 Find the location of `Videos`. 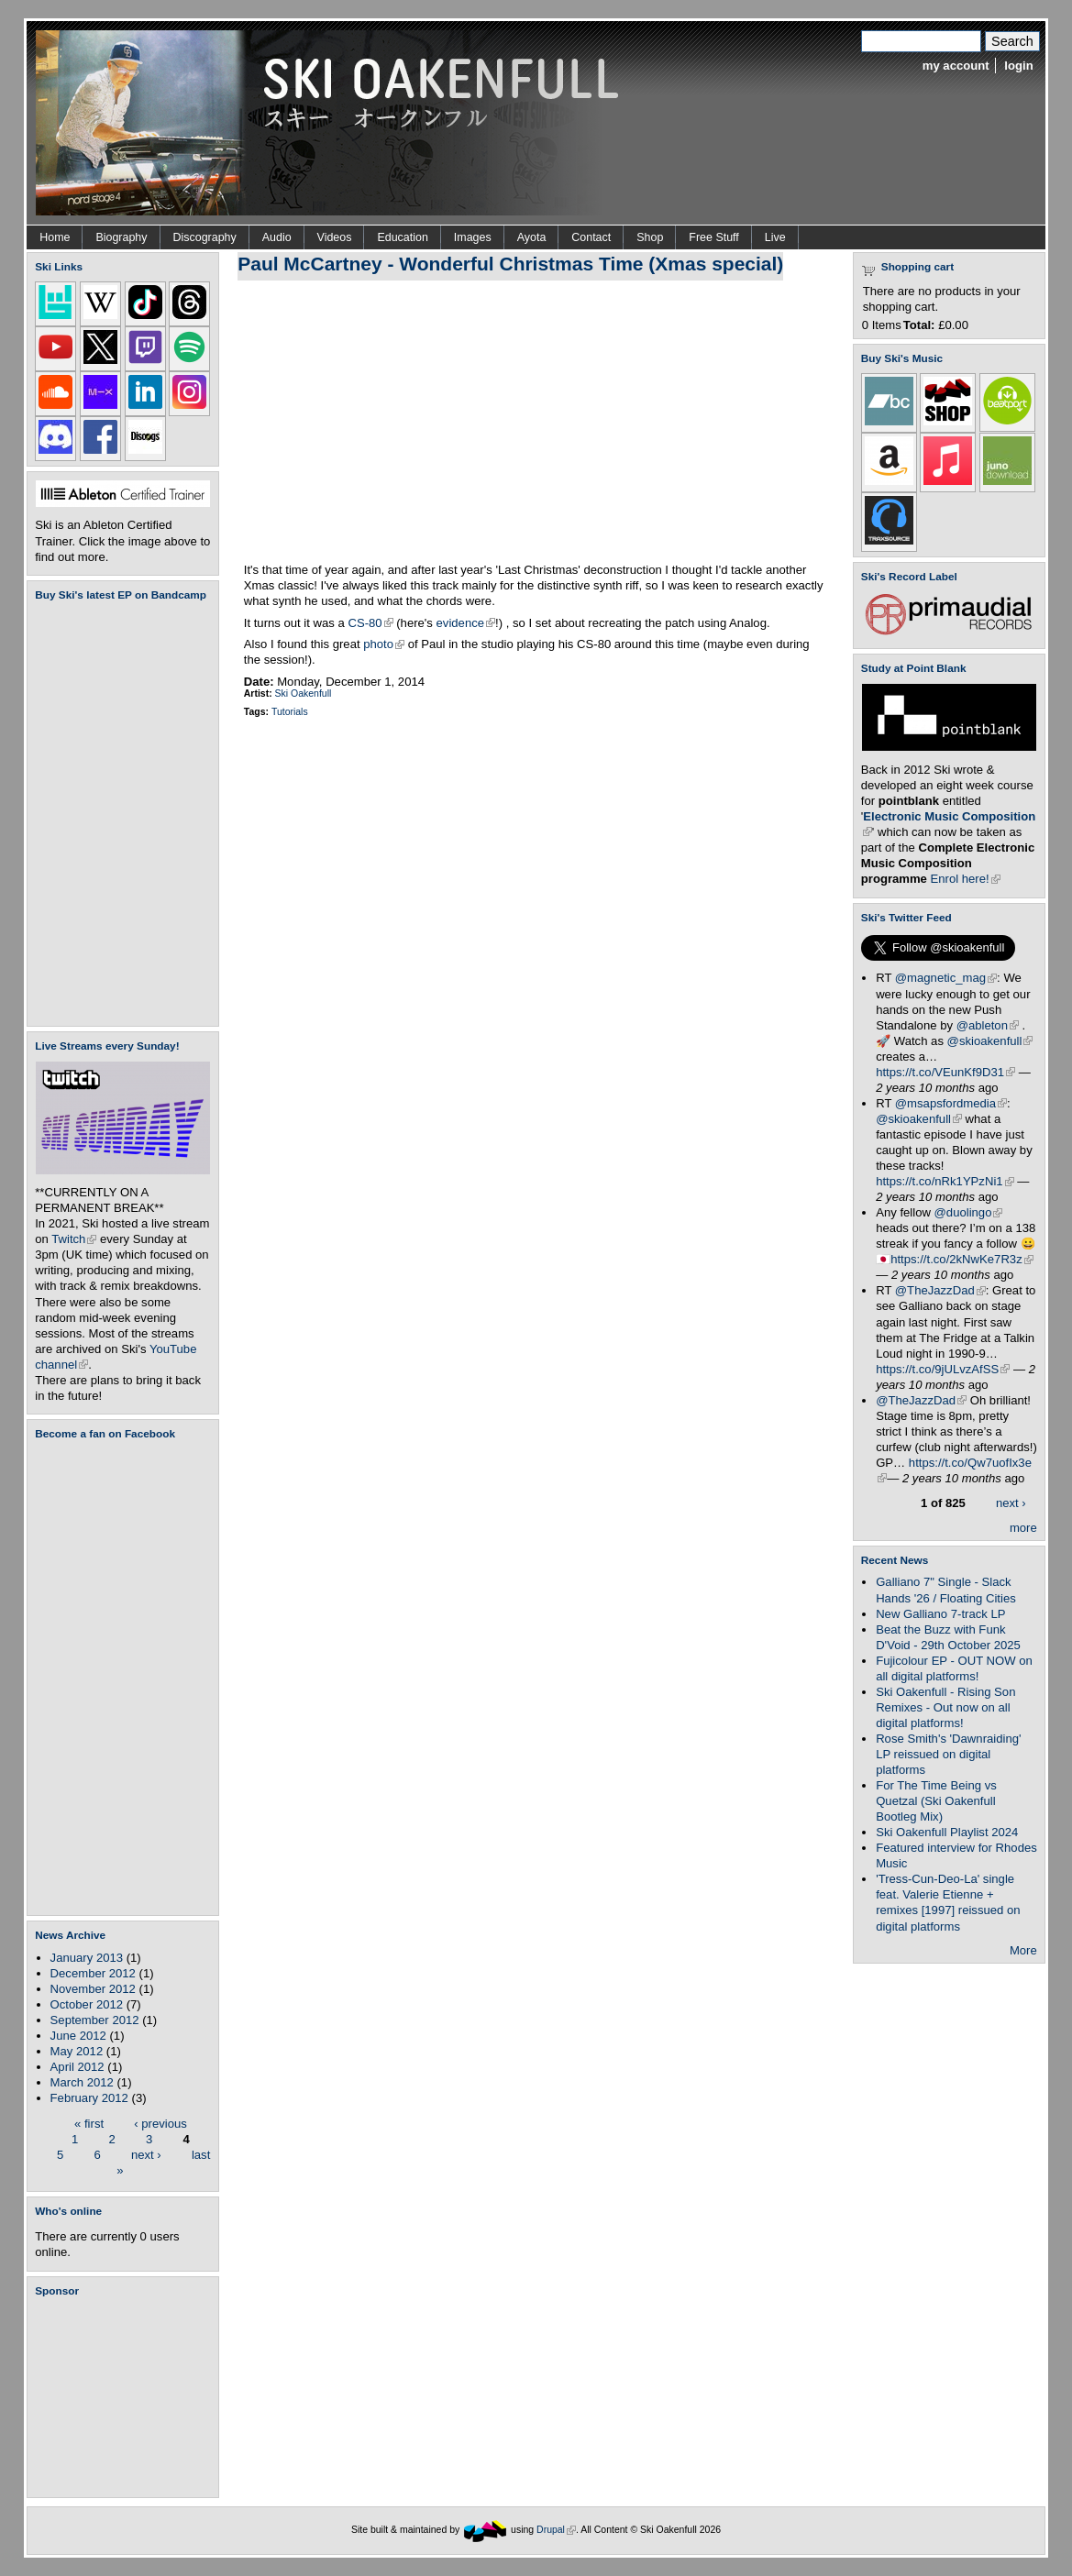

Videos is located at coordinates (334, 237).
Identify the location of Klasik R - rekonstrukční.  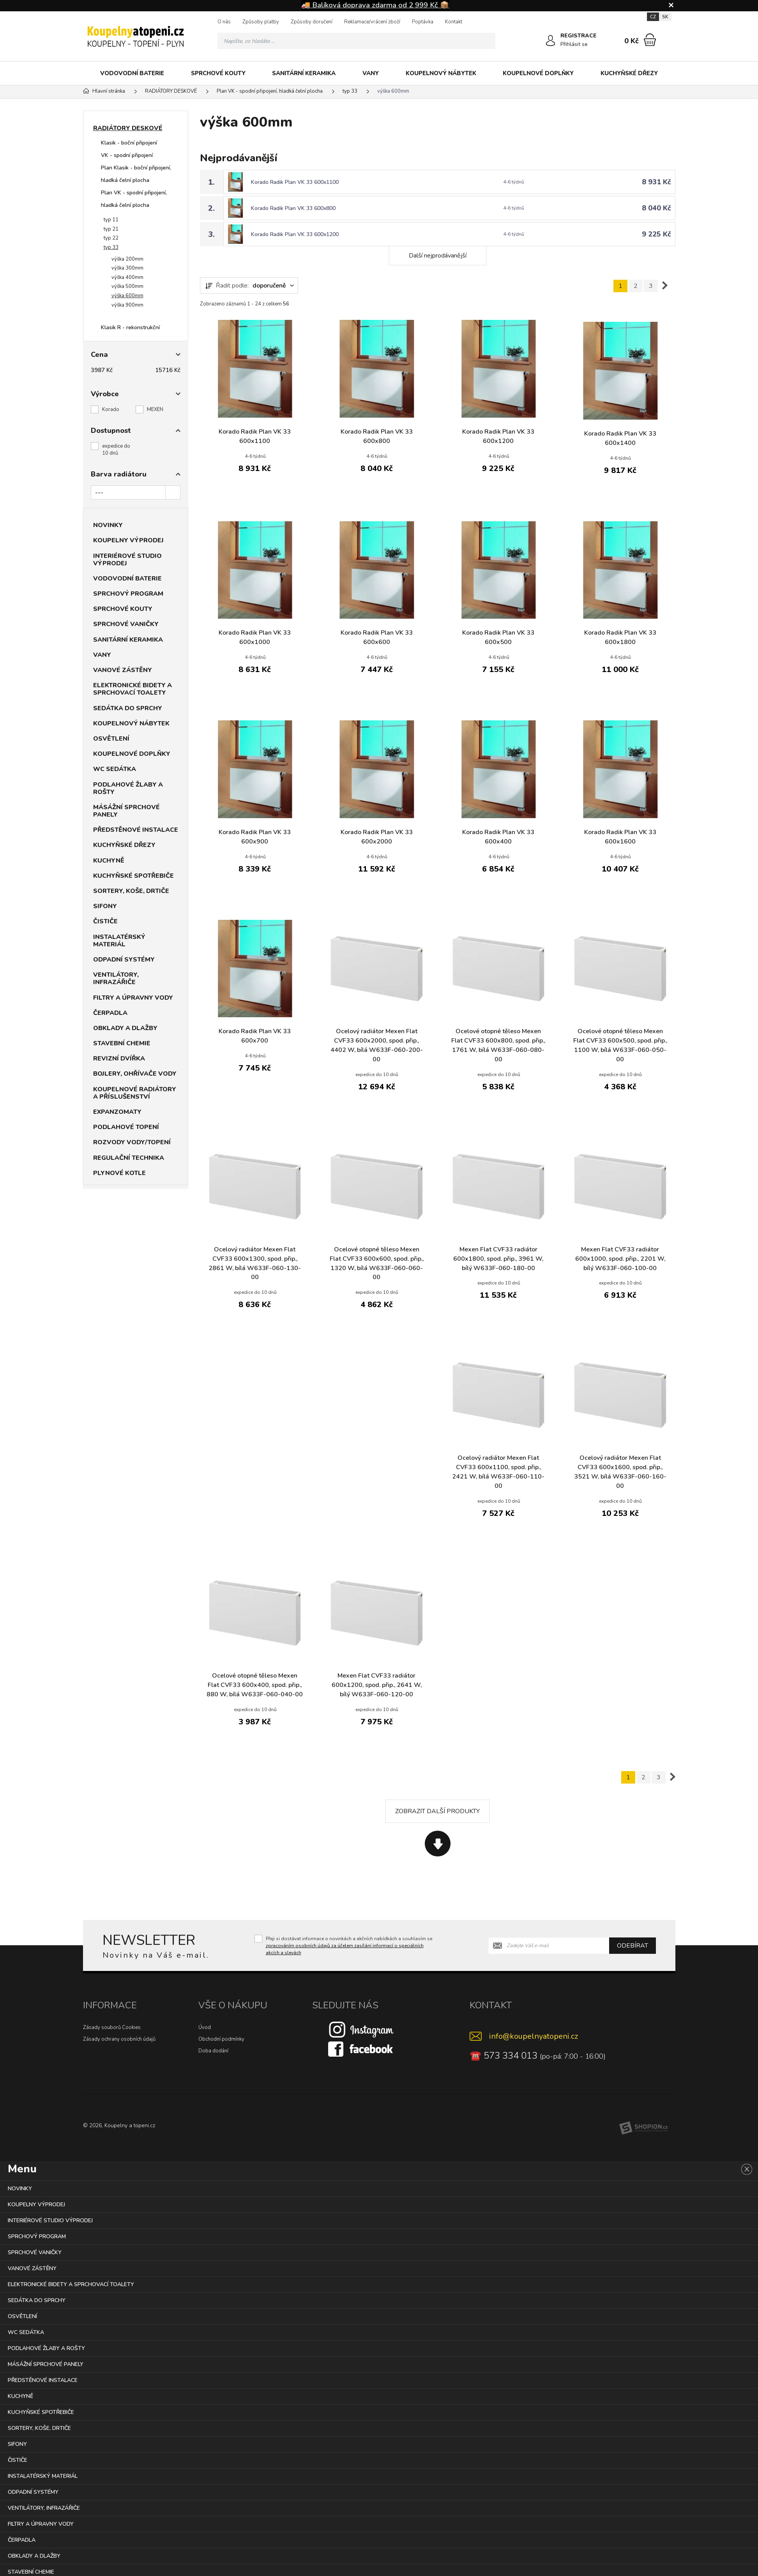
(130, 327).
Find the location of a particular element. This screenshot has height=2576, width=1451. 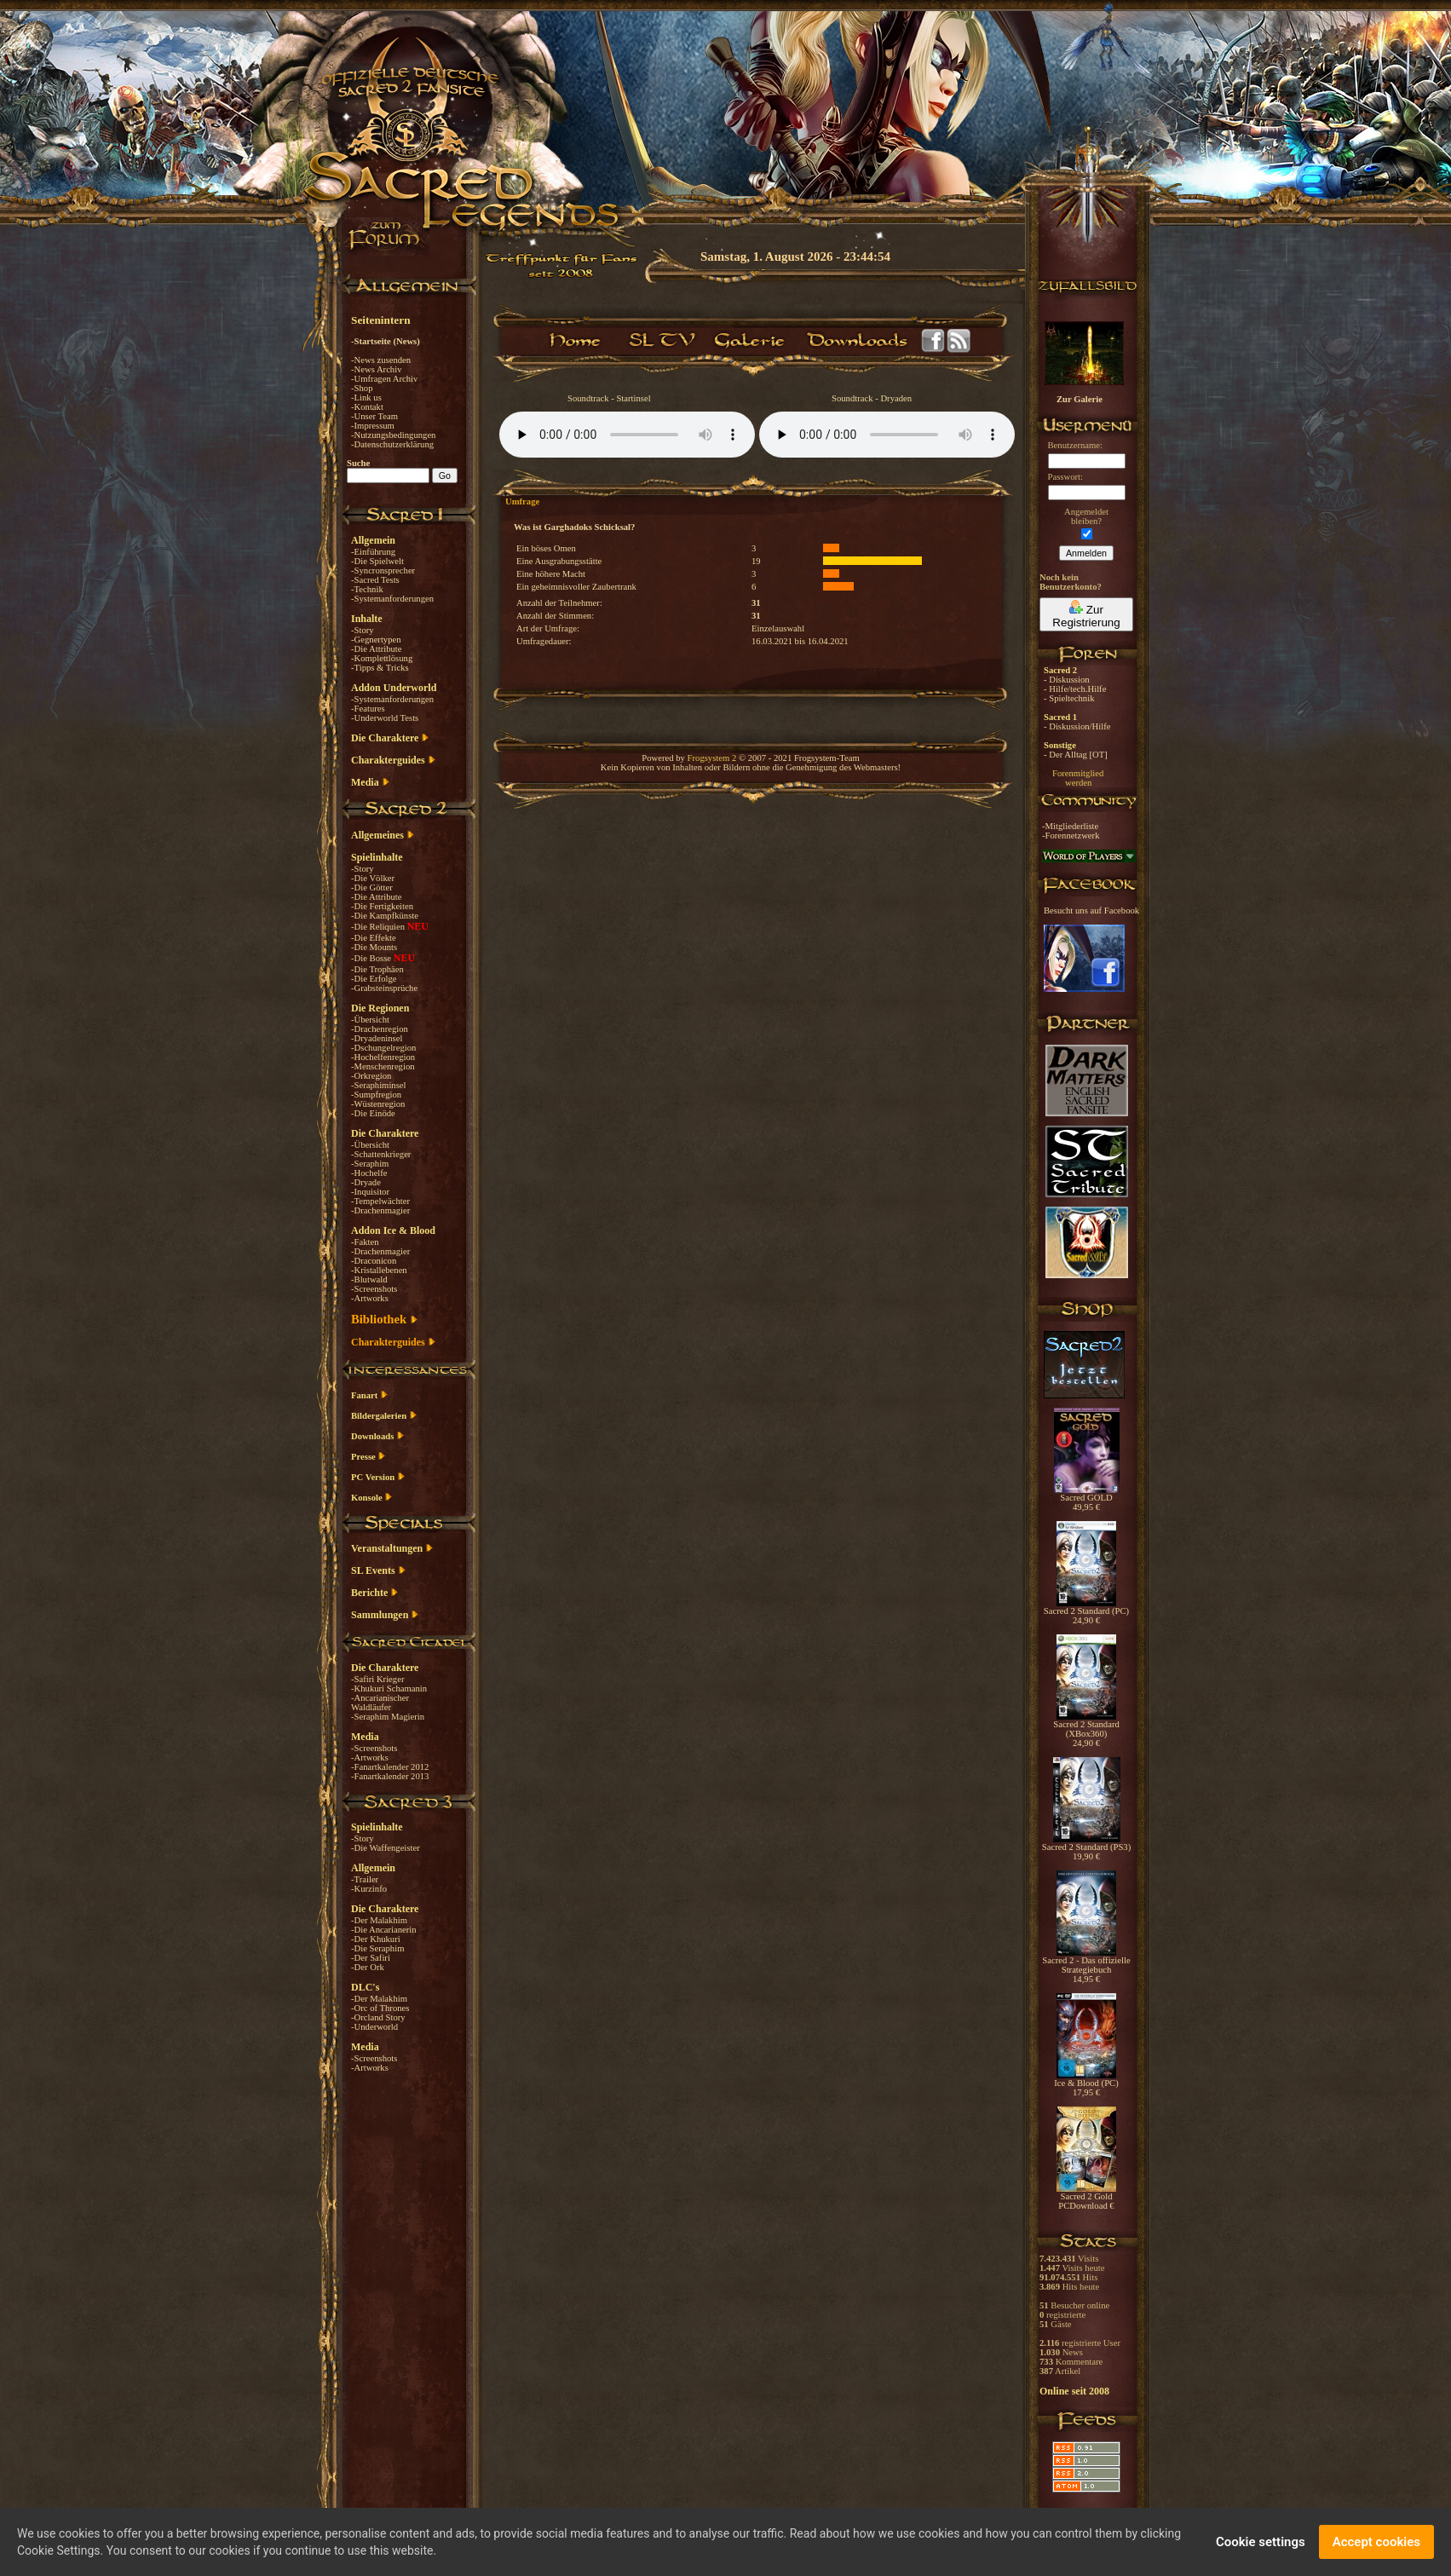

-Safiri Krieger is located at coordinates (377, 1679).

□ □ □ □ □ □ □

Problem statement: The data above needs to be retyped exactly, with the images left out.

Solved problem:
 Find the location of `Videos`. 

Videos is located at coordinates (334, 237).
Identify the location of Klasik R - rekonstrukční.  
(130, 327).
Find the location of a particular element. This screenshot has height=2576, width=1451. 

-Safiri Krieger is located at coordinates (377, 1679).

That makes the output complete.